Dataset entries
»»
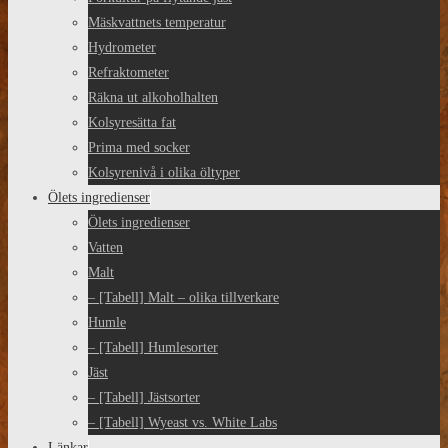
Mäskvattnets temperatur
Hydrometer
Refraktometer
Räkna ut alkoholhalten
Kolsyresätta fat
Prima med socker
Kolsyrenivå i olika öltyper
Ölets ingredienser
Ölets ingredienser
Vatten
Malt
– [Tabell] Malt – olika tillverkare
Humle
– [Tabell] Humlesorter
Jäst
– [Tabell] Jästsorter
– [Tabell] Wyeast vs. White Labs
Länkar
««
Exercise aim: The answer should be an exact copy of the lines from the one containing "Malt – olika tillverkare" through the last line of the entries, both included.

Finished task:
– [Tabell] Malt – olika tillverkare
Humle
– [Tabell] Humlesorter
Jäst
– [Tabell] Jästsorter
– [Tabell] Wyeast vs. White Labs
Länkar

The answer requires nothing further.